Assignment — Only an exact repetition of every entry counts as the answer.

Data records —

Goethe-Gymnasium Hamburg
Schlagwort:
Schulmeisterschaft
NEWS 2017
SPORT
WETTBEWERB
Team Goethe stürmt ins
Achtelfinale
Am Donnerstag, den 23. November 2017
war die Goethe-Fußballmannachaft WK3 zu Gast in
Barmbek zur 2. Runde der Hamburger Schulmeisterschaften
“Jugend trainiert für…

Response to this task —
Goethe-Gymnasium Hamburg
Schlagwort:
Schulmeisterschaft
NEWS 2017
SPORT
WETTBEWERB
Team Goethe stürmt ins
Achtelfinale
Am Donnerstag, den 23. November 2017
war die Goethe-Fußballmannachaft WK3 zu Gast in
Barmbek zur 2. Runde der Hamburger Schulmeisterschaften
“Jugend trainiert für…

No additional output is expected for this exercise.